Records provided:
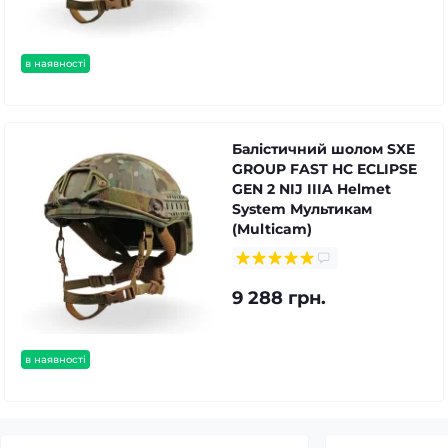
в наявності
Балістичний шолом SXE
GROUP FAST HC ECLIPSE
GEN 2 NIJ IIIA Helmet
System Мультикам
(Multicam)
9 288 грн.
в наявності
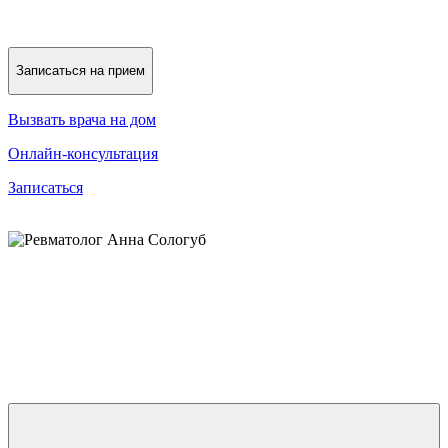
Записаться на прием
Вызвать врача на дом
Онлайн-консультация
Записаться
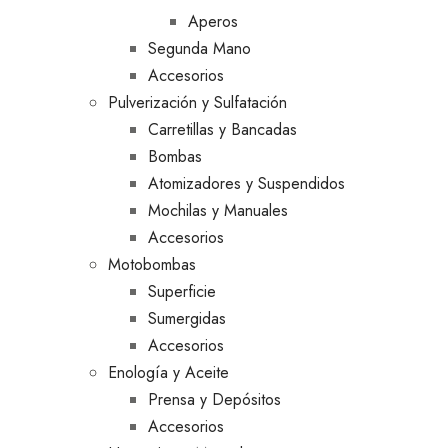
Aperos
Segunda Mano
Accesorios
Pulverización y Sulfatación
Carretillas y Bancadas
Bombas
Atomizadores y Suspendidos
Mochilas y Manuales
Accesorios
Motobombas
Superficie
Sumergidas
Accesorios
Enología y Aceite
Prensa y Depósitos
Accesorios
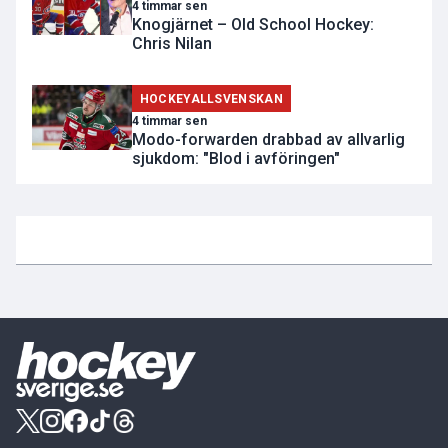
4 timmar sen
Knogjärnet – Old School Hockey:
Chris Nilan
HOCKEYALLSVENSKAN
4 timmar sen
Modo-forwarden drabbad av allvarlig
sjukdom: "Blod i avföringen"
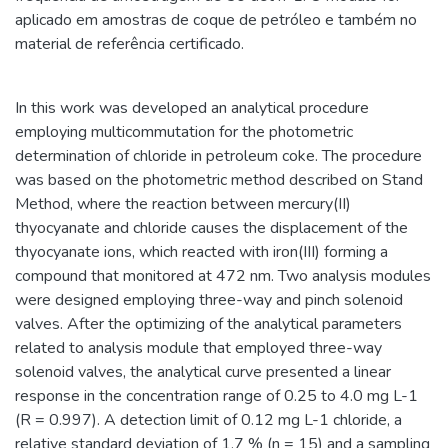
aplicado em amostras de coque de petróleo e também no
material de referência certificado.
In this work was developed an analytical procedure
employing multicommutation for the photometric
determination of chloride in petroleum coke. The procedure
was based on the photometric method described on Stand
Method, where the reaction between mercury(II)
thyocyanate and chloride causes the displacement of the
thyocyanate ions, which reacted with iron(III) forming a
compound that monitored at 472 nm. Two analysis modules
were designed employing three-way and pinch solenoid
valves. After the optimizing of the analytical parameters
related to analysis module that employed three-way
solenoid valves, the analytical curve presented a linear
response in the concentration range of 0.25 to 4.0 mg L-1
(R = 0.997). A detection limit of 0.12 mg L-1 chloride, a
relative standard deviation of 1.7 % (n = 15) and a sampling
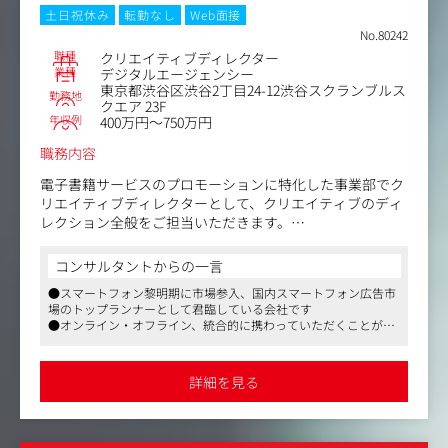
・ブランディングのための企画立案と実施
土日祝休み
転勤なし
Web面接
入社後はまず現メンバーとペアで動き、チームの仕事と文
No.80242
脈を理解することから始めます。3ヶ月後には自分の担当
職種
クリエイティブディレクター
領域を持ち、独立して動ける状態を想定しています。担当
業種
デジタルエージェンシー
東京都渋谷区渋谷2丁目24-12渋谷スクランブルス
の範囲は、強みと関心をもとに一緒に決めます。
勤務地
クエア 23F
年収例
400万円～750万円
職務内容
電子書籍サービスのプロモーションに特化した事業部でク
リエイティブディレクターとして、クリエイティブのディ
レクション全般をご担当いただきます。
【具体的には】
コンサルタントからの一言
・クライアント課題解決のためのクリエイティブ品質管理
●スマートフォン黎明期に市場参入、国内スマートフォン広告市
・クリエイティブ構成案制作/ディレクション
場のトップランナーとして君臨している会社です
・クリエイティブデザイン制作/ディレクション
●オンライン・オフライン、統合的に携わっていただくことが可
・プロモーションテキスト制作/ディレクション
能です
・プロモーションに使用する電子書籍（マンガ）の選定な
●肩書にとらわれず横断的にプロジェクトに携わることができま
ど
す
詳細を見る
※入社後はマンガ顧客を担当していただきますが、ご志向
やご活躍によって、国内・海外のゲーム、メディアサービ
ス等、多岐に携わっていただく可能性がございます。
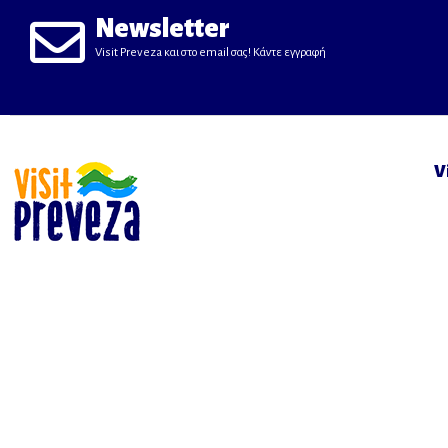
Newsletter
Visit Preveza και στο email σας! Κάντε εγγραφή
V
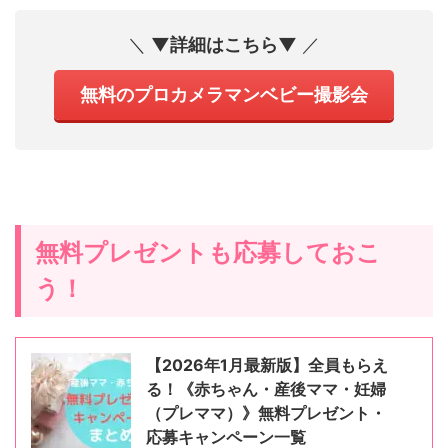
＼
▼詳細はこちら▼
／
無料のプロカメラマンベビー撮影会
無料プレゼントも応募しておこ
う！
【2026年1月最新版】全員もらえ
る！《赤ちゃん・産後ママ・妊婦
（プレママ）》無料プレゼント・
応募キャンペーン一覧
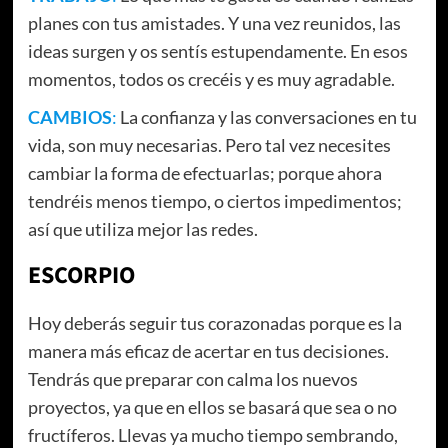
planes con tus amistades. Y una vez reunidos, las
ideas surgen y os sentís estupendamente. En esos
momentos, todos os crecéis y es muy agradable.
CAMBIOS
:
La confianza y las conversaciones en tu
vida, son muy necesarias. Pero tal vez necesites
cambiar la forma de efectuarlas; porque ahora
tendréis menos tiempo, o ciertos impedimentos;
así que utiliza mejor las redes.
ESCORPIO
Hoy deberás seguir tus corazonadas porque es la
manera más eficaz de acertar en tus decisiones.
Tendrás que preparar con calma los nuevos
proyectos, ya que en ellos se basará que sea o no
fructíferos. Llevas ya mucho tiempo sembrando,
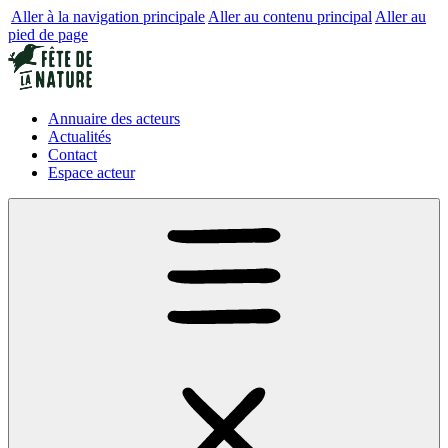
Aller à la navigation principale
Aller au contenu principal
Aller au
pied de page
Annuaire des acteurs
Actualités
Contact
Espace acteur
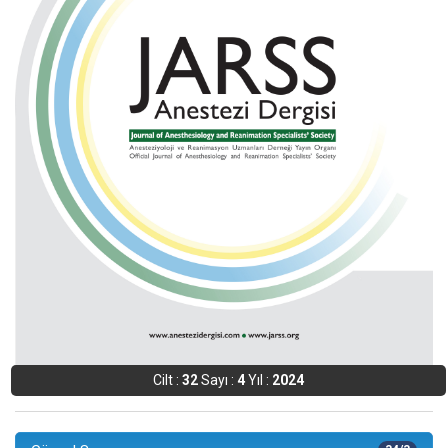
Cilt :
32
Sayı :
4
Yıl :
2024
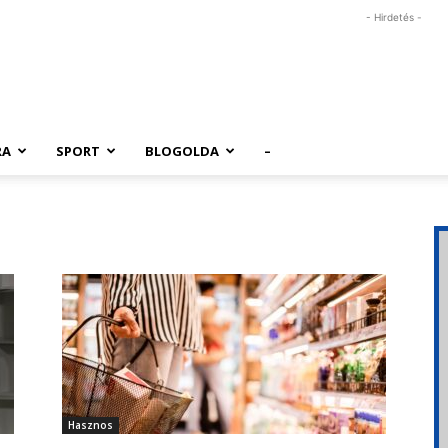
- Hirdetés -
RA
SPORT
BLOGOLDA
–
Hasznos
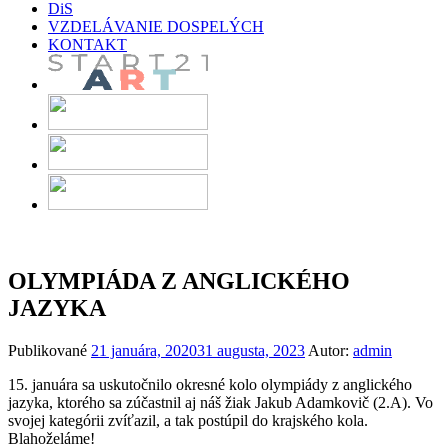
DiS
VZDELÁVANIE DOSPELÝCH
KONTAKT
OLYMPIÁDA Z ANGLICKÉHO
JAZYKA
Publikované
21 januára, 2020
31 augusta, 2023
Autor:
admin
15. januára sa uskutočnilo okresné kolo olympiády z anglického
jazyka, ktorého sa zúčastnil aj náš žiak Jakub Adamkovič (2.A). Vo
svojej kategórii zvíťazil, a tak postúpil do krajského kola.
Blahoželáme!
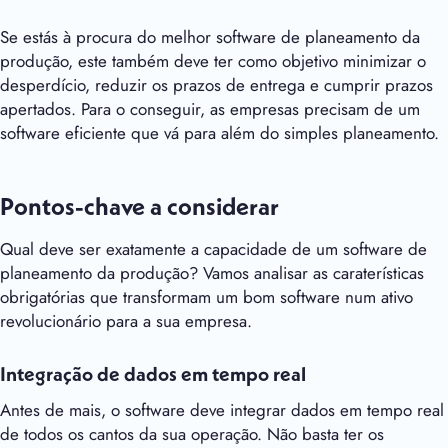
Se estás à procura do melhor software de planeamento da
produção, este também deve ter como objetivo minimizar o
desperdício, reduzir os prazos de entrega e cumprir prazos
apertados. Para o conseguir, as empresas precisam de um
software eficiente que vá para além do simples planeamento.
Pontos-chave a considerar
Qual deve ser exatamente a capacidade de um software de
planeamento da produção? Vamos analisar as caraterísticas
obrigatórias que transformam um bom software num ativo
revolucionário para a sua empresa.
Integração de dados em tempo real
Antes de mais, o software deve integrar dados em tempo real
de todos os cantos da sua operação. Não basta ter os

The task: Copy out each line in the listing that has the word "Aller".

Reply:
Aller à la navigation principale
Aller au contenu principal
Aller au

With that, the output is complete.